Engagement n°4 : Respect du client et des promesses

Rien de pire pour une marque que de ne pas respecter ses engagements vis-à-vis du client. Le respect des promesses est donc plus qu’indispensable. Mieux vaut d’ailleurs ne faire aucune promesse et offrir une expérience inoubliable à un client que l’inverse : promettre une expérience inoubliable et proposer finalement quelque chose de très banal. En matière d’usage de la donnée, cette exigence est encore plus forte. Si vous avez demandé au client son autorisation d’utiliser ses données et qu’il vous l’a refusée, n’essayez surtout pas de passer outre.

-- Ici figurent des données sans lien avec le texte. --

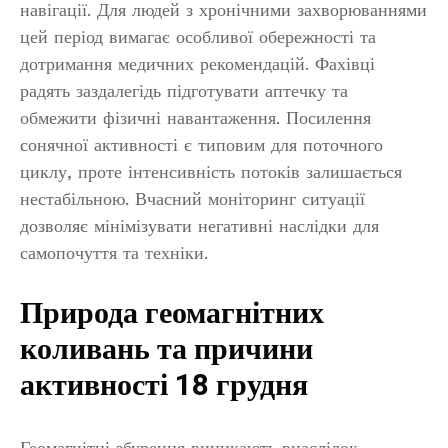
навігації. Для людей з хронічними захворюваннями
цей період вимагає особливої обережності та
дотримання медичних рекомендацій. Фахівці
радять заздалегідь підготувати аптечку та
обмежити фізичні навантаження. Посилення
сонячної активності є типовим для поточного
циклу, проте інтенсивність потоків залишається
нестабільною. Вчасний моніторинг ситуації
дозволяє мінімізувати негативні наслідки для
самопочуття та техніки.
Природа геомагнітних
коливань та причини
активності 18 грудня
Геомагнітні збурення виникають внаслідок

Le principe majeur à respecter repose sur une utilisation raisonnée et raisonnable de la donnée. Surtout, ne jamais aller plus loin que ce qu’un consommateur lambda serait prêt à accepter. Au-delà du respect des promesses il convient aussi, et peut-être surtout, de respecter chaque client, et notamment ses choix et son individualité et de ne pas considérer que tant qu’il ne dit rien on peut y aller. Dans ce domaine la prudence est de mise. Mieux vaut y aller à petits pas et instaurer d’abord la confiance plutôt que demander dès la première visite l’ensemble du pedigree du consommateur pour mieux le cibler par la suite. La confiance se gagne très lentement … et se perd très vite. D’où l’importance de s’assurer que le consommateur comprend bien la logique qu’il l’entoure et qu’il est en capacité de donner son consentement de manière réellement libre et éclairée. Dans ce domaine, mieux vaut trop d’information que pas assez, sous réserve bien sûr de ne pas chercher à noyer le poisson. En un mot : dites ce que vous faites et faite ce que vous dites.

Le respect de la vie privée reste un des enjeux majeurs de notre décennie. L’enjeu principal pour les acteurs du digital, les marques comme les sociétés de conseil ou d’études est de créer une relation de confiance avec les consommateurs et d’utiliser les Big Data pour développer de nouveaux services et partager la valeur ainsi créée avec l’ensemble des parties prenantes y compris avec les clients eux-mêmes. Ce n’est qu’à ces conditions que le Big Data dégagera tout son utilité économique mais aussi sociale. Sous réserve donc de respecter les 4 engagements énoncés ci-dessus, Big Data et protection des données personnelles ne seraient donc pas si inconciliables qu’on voudrait nous le faire croire.